- _Activity_: Please repeat the records below exactly, skipping any pictures.
─── Input data
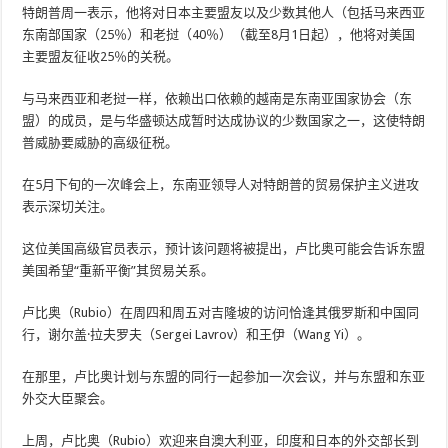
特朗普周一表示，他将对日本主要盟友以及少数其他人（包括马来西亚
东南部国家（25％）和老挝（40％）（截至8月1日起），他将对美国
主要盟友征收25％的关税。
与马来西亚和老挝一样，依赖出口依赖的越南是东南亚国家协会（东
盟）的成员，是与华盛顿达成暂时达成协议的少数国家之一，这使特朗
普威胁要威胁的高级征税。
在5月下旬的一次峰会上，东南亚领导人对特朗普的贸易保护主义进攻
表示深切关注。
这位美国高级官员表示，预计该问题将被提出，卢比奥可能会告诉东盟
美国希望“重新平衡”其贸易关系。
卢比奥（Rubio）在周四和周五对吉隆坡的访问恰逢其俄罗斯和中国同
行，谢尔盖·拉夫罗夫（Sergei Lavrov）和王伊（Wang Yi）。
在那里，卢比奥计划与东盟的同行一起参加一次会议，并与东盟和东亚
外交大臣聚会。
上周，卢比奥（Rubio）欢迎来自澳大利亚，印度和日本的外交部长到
──────
- _Output for this exercise_:
特朗普周一表示，他将对日本主要盟友以及少数其他人（包括马来西亚
东南部国家（25％）和老挝（40％）（截至8月1日起），他将对美国
主要盟友征收25％的关税。
与马来西亚和老挝一样，依赖出口依赖的越南是东南亚国家协会（东
盟）的成员，是与华盛顿达成暂时达成协议的少数国家之一，这使特朗
普威胁要威胁的高级征税。
在5月下旬的一次峰会上，东南亚领导人对特朗普的贸易保护主义进攻
表示深切关注。
这位美国高级官员表示，预计该问题将被提出，卢比奥可能会告诉东盟
美国希望“重新平衡”其贸易关系。
卢比奥（Rubio）在周四和周五对吉隆坡的访问恰逢其俄罗斯和中国同
行，谢尔盖·拉夫罗夫（Sergei Lavrov）和王伊（Wang Yi）。
在那里，卢比奥计划与东盟的同行一起参加一次会议，并与东盟和东亚
外交大臣聚会。
上周，卢比奥（Rubio）欢迎来自澳大利亚，印度和日本的外交部长到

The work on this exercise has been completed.